Deng Xiaoping mengubah China dengan memanggil investor untuk melakukan ivestasi di China. Dalam buku Neoliberalisme dan Restorasi Kelas, David Harvey seorang antropolog cum geograf marxis merekam Ucapan Deng Xiaoping yang paling terkenal tentang ini “saat di sungai kita akan mencari batu untuk melompat dari batu yang satu ke yang lainnya”. Dapat diartikan bahwa China akan hidup dari satu investasi ke investasi lainnya. Sementara rakyat akan tergusur akibat keberadaan investasi dan pembangunan.
Bukankah situasi tersebut sedang terjadi di Indoenesia walaupun UU Cipta Kerja belum muncul. Fenomena penggusuran akan bertambah ketika UU tersebut berjalan. Sialnya pendidikan akan menjadi instrumen untuk melakukan tindakan dehumanisasi tersebut. Sungguh tidak adil kalau melihat semangat pendidikan kita yang memanusiakan manusia justru bertindak tidak beradab dengan ikut terlibat melakukan penindasan.
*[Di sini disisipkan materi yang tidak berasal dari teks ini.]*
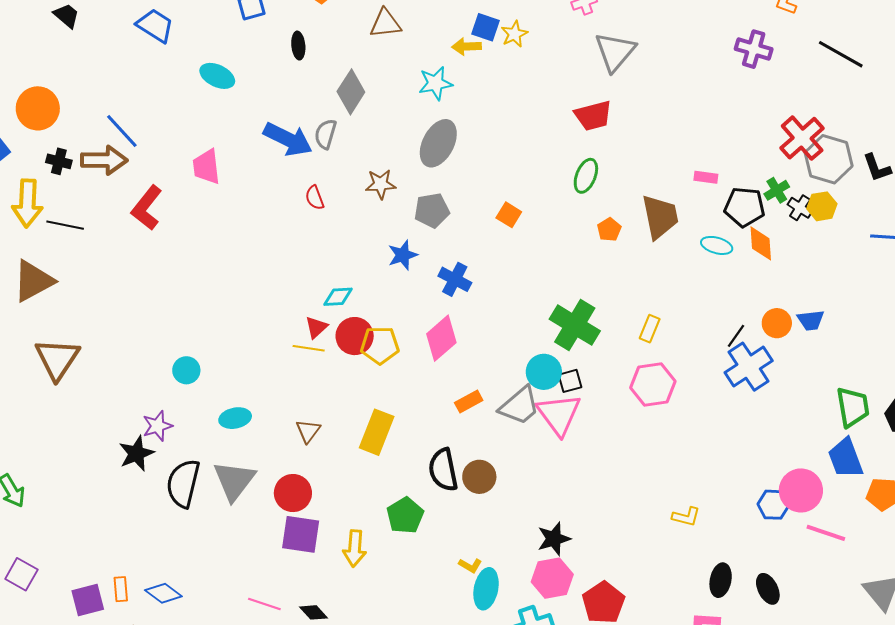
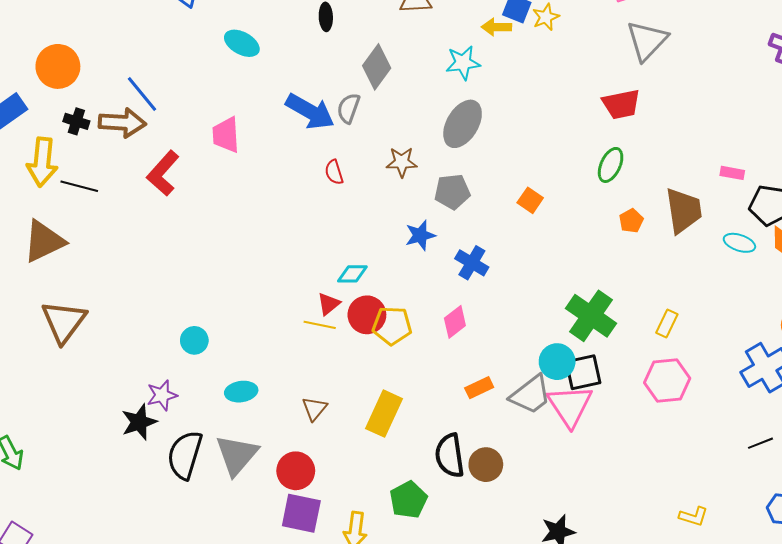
black line: (736, 336) -> (760, 443), moved, turned 30
pink diamond: (441, 338) -> (455, 322), size x0.7
black square: (570, 381) -> (583, 372), size x1.5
Selain itu, menjadikan pendidikan sebagai sektor berusaha berarti menyimplifikasi pendidikan semata-mata hanya sebagai kegiatan bisnis. Sementara pendidikan dan berusaha memiliki filosofi yang berbeda. Pendidikan memiliki filosofi memanusiakan-manusia sedangkan usaha merupakan upaya kegiatan untuk mendapatkan keuntungan. Diferensiasi tersebut menunjukkan adanya demarkasi yang sangat jelas.
Dunia pendidikan tidak lagi dipandang sebagai lembaga intelektual untuk mencerdaskan kehidupan bangsa namun direduksi hanya sebagai komoditi. Konsekuensinya dunia pendidikan akan semakin mahal. Karena institusi pendidikannya beroperasi untuk memaksimalkan keuntungan. Sehingga pendidikan hanya untuk mereka yang memiliki uang tetapi menutup ruang bagi mereka yang memiliki ekonomi lemah.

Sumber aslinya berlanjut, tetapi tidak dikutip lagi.